(What you should do) In the records below, which lines include "news"? Copy them.

*** Begin section ***

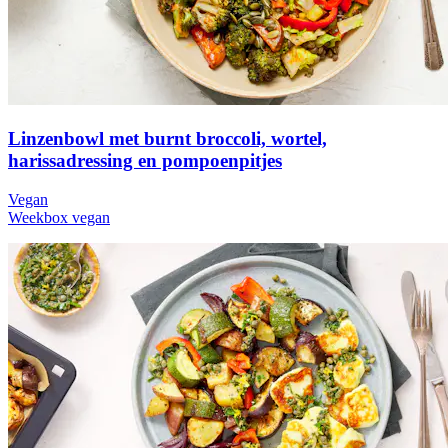
Linzenbowl met burnt broccoli, wortel,
harissadressing en pompoenpitjes
Vegan
Weekbox vegan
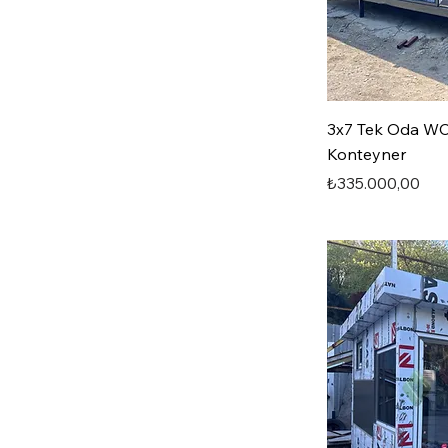
3x7 Tek Oda WC
Konteyner
Fiyat
₺335.000,00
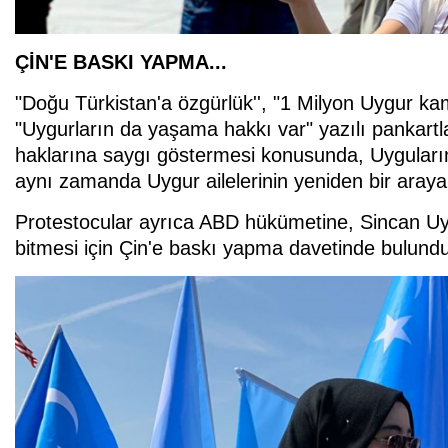
ÇİN'E BASKI YAPMA...
"Doğu Türkistan'a özgürlük'', "1 Milyon Uygur ka
"Uygurların da yaşama hakkı var" yazılı pankartla
haklarına saygı göstermesi konusunda, Uyguları
aynı zamanda Uygur ailelerinin yeniden bir aray
Protestocular ayrıca ABD hükümetine, Sincan Uygu
bitmesi için Çin'e baskı yapma davetinde bulundu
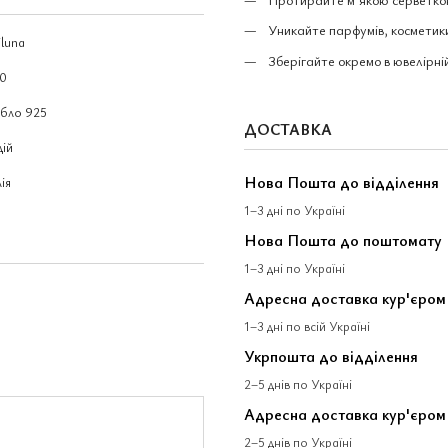
Уникайте парфумів, косметики
luna
Зберігайте окремо в ювелірній
00
ібло 925
ДОСТАВКА
дій
Нова Пошта до відділення
лія
1–3 дні по Україні
Нова Пошта до поштомату
1–3 дні по Україні
Адресна доставка кур'єро
1–3 дні по всій Україні
Укрпошта до відділення
2–5 днів по Україні
Адресна доставка кур'єром
2–5 днів по Україні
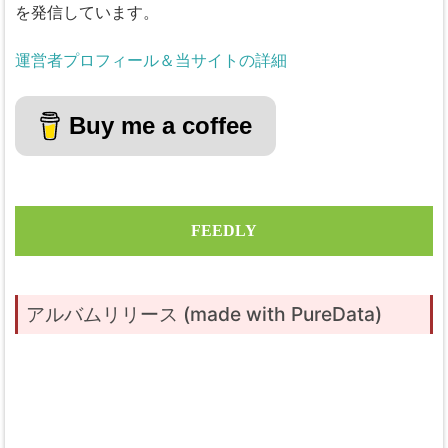
を発信しています。
運営者プロフィール＆当サイトの詳細
Buy me a coffee
FEEDLY
アルバムリリース (made with PureData)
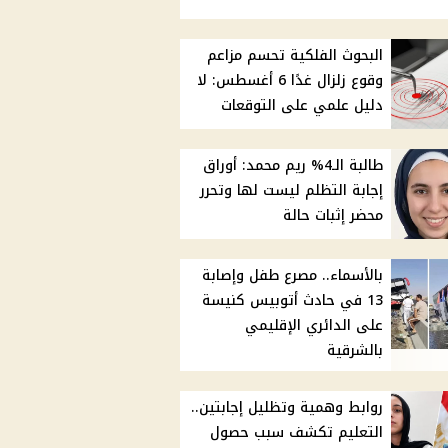
البحوث الفلكية تحسم مزاعم
وقوع زلزال غدًا 6 أغسطس: لا
دليل علمي على التوقعات
طالبة الـ4% ريم محمد: أوراق
إجابة التظلم ليست لها وتحرر
محضر إثبات حالة
بالأسماء.. مصرع طفل وإصابة
13 في حادث أتوبيس كنيسة
على الدائري الإقليمي
بالشرقية
روابط وهمية وتظليل إجابتين..
التعليم تكشف سبب حصول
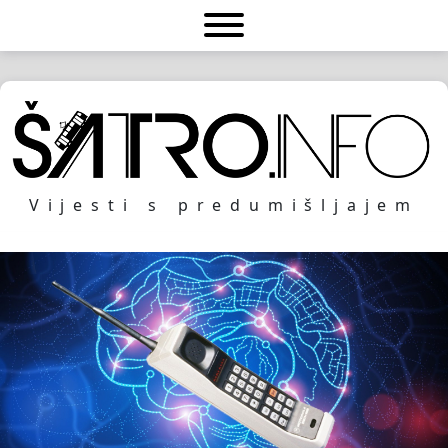
Vijesti s predumišljajem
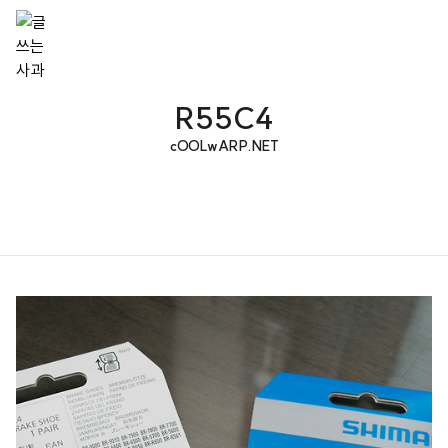
R55C4
cOOLwARP.NET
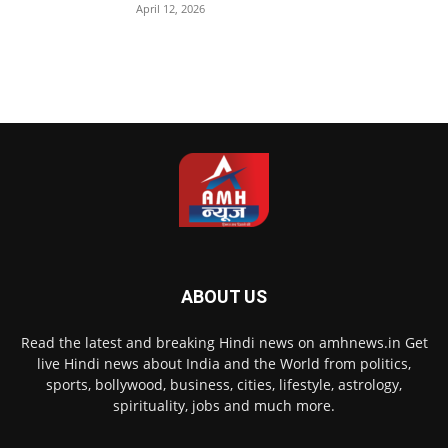
April 12, 2026
ABOUT US
Read the latest and breaking Hindi news on amhnews.in Get
live Hindi news about India and the World from politics,
sports, bollywood, business, cities, lifestyle, astrology,
spirituality, jobs and much more.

*** End section ***

(Answer below)
Read the latest and breaking Hindi news on amhnews.in Get
live Hindi news about India and the World from politics,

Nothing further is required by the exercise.